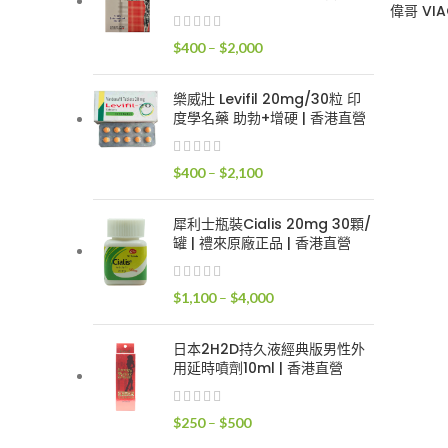
$400
偉哥 VI
到
價
$
400
–
$
2,000
$2,400
格
範
樂威壯 Levifil 20mg/30粒 印
圍：
度學名藥 助勃+增硬 | 香港直營
$400
到
價
$
400
–
$
2,100
$2,000
格
範
犀利士瓶裝Cialis 20mg 30顆/
圍：
罐 | 禮來原廠正品 | 香港直營
$400
到
價
$
1,100
–
$
4,000
$2,100
格
範
日本2H2D持久液經典版男性外
圍：
用延時噴劑10ml | 香港直營
$1,100
到
價
$
250
–
$
500
$4,000
格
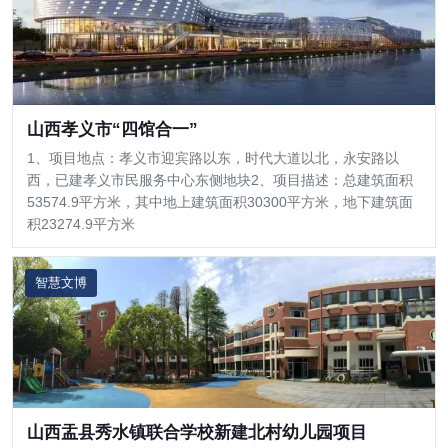
山西孝义市“四馆合一”
1、项目地点：孝义市迎宾路以东，时代大道以北，永安路以
西，已建孝义市民服务中心东侧地块2、项目描述：总建筑面积
53574.9平方米，其中地上建筑面积30300平方米，地下建筑面
积23274.9平方米
智慧文博
山西盂县秀水镇联合学校新建北村幼儿园项目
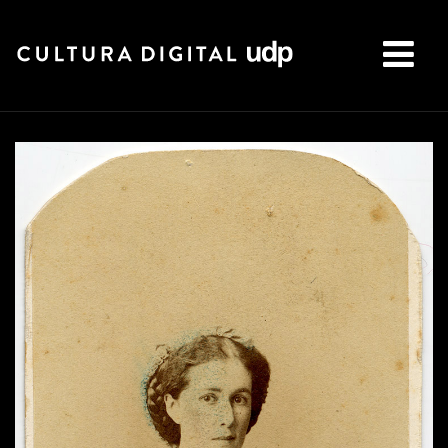
Buscar:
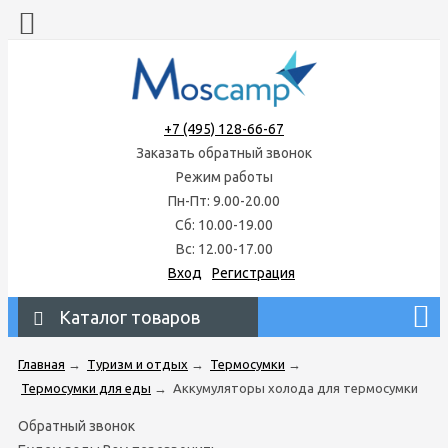
+7 (495) 128-66-67
Заказать обратный звонок
Режим работы
Пн-Пт: 9.00-20.00
Сб: 10.00-19.00
Вс: 12.00-17.00
Вход
Регистрация
Каталог товаров
Главная
→
Туризм и отдых
→
Термосумки
→
Термосумки для еды
→
Аккумуляторы холода для термосумки
Обратный звонок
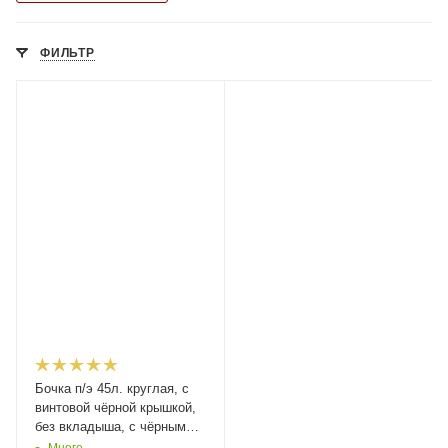
ФИЛЬТР
Бочка п/э 45л. круглая, с
винтовой чёрной крышкой,
без вкладыша, с чёрными
ручками, код: 38437
Много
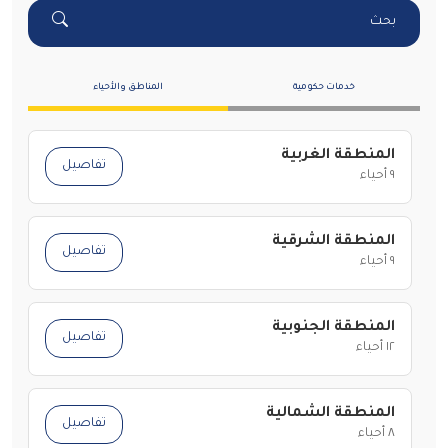
بحث
خدمات حكومية
المناطق والأحياء
المنطقة الغربية
تفاصيل
٩ أحياء
المنطقة الشرقية
تفاصيل
٩ أحياء
المنطقة الجنوبية
تفاصيل
١٢ أحياء
المنطقة الشمالية
تفاصيل
٨ أحياء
**********
Exercise
The answer should be the records above, unchanged, with the pictures omitted.

Reply
$400
偉哥 VI
到
價
$
400
–
$
2,000
$2,400
格
範
樂威壯 Levifil 20mg/30粒 印
圍：
度學名藥 助勃+增硬 | 香港直營
$400
到
價
$
400
–
$
2,100
$2,000
格
範
犀利士瓶裝Cialis 20mg 30顆/
圍：
罐 | 禮來原廠正品 | 香港直營
$400
到
價
$
1,100
–
$
4,000
$2,100
格
範
日本2H2D持久液經典版男性外
圍：
用延時噴劑10ml | 香港直營
$1,100
到
價
$
250
–
$
500
$4,000
格
山西孝义市“四馆合一”
1、项目地点：孝义市迎宾路以东，时代大道以北，永安路以
西，已建孝义市民服务中心东侧地块2、项目描述：总建筑面积
53574.9平方米，其中地上建筑面积30300平方米，地下建筑面
积23274.9平方米
智慧文博
山西盂县秀水镇联合学校新建北村幼儿园项目
Buscar:
+7 (495) 128-66-67
Заказать обратный звонок
Режим работы
Пн-Пт: 9.00-20.00
Сб: 10.00-19.00
Вс: 12.00-17.00
Вход
Регистрация
Каталог товаров
Главная
→
Туризм и отдых
→
Термосумки
→
Термосумки для еды
→
Аккумуляторы холода для термосумки
Обратный звонок
ФИЛЬТР
Бочка п/э 45л. круглая, с
винтовой чёрной крышкой,
без вкладыша, с чёрными
ручками, код: 38437
Много
بحث
خدمات حكومية
المناطق والأحياء
المنطقة الغربية
تفاصيل
٩ أحياء
المنطقة الشرقية
تفاصيل
٩ أحياء
المنطقة الجنوبية
تفاصيل
١٢ أحياء
المنطقة الشمالية
تفاصيل
٨ أحياء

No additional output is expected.